(DATA PROVIDED begins)

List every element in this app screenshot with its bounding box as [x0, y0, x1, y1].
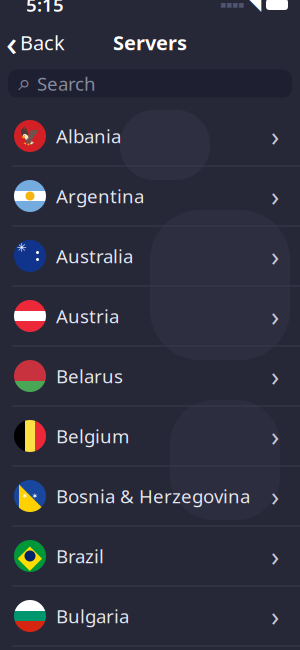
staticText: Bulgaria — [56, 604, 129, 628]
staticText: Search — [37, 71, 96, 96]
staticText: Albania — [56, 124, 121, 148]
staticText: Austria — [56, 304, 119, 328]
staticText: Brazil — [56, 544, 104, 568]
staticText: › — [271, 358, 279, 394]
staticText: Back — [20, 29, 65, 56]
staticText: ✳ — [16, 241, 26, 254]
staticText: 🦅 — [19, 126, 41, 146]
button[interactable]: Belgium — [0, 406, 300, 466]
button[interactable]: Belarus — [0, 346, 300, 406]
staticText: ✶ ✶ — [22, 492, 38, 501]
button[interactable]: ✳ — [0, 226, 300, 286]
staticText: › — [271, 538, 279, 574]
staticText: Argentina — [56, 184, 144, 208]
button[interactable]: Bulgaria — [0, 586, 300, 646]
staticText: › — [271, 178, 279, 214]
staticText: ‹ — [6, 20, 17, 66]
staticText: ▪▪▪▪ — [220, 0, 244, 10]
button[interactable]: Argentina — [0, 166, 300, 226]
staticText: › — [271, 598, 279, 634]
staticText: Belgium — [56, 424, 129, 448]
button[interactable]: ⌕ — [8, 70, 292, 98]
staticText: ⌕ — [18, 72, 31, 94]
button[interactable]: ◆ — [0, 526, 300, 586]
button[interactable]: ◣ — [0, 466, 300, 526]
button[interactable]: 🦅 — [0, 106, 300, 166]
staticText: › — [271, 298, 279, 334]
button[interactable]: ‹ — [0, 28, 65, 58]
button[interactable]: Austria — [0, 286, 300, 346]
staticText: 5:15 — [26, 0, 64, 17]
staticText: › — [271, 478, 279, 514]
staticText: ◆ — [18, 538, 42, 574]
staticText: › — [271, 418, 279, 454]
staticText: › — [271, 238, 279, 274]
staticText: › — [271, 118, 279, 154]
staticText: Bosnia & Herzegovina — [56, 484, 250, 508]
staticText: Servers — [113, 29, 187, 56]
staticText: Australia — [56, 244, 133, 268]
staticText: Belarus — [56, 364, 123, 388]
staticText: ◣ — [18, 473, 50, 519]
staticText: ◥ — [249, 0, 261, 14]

(DATA PROVIDED ends)

### REQUIRED WORK
Scan the records above for the string "Austria", then select every line that holds it.

### TASK OUTPUT
staticText: Austria — [56, 304, 119, 328]
button[interactable]: Austria — [0, 286, 300, 346]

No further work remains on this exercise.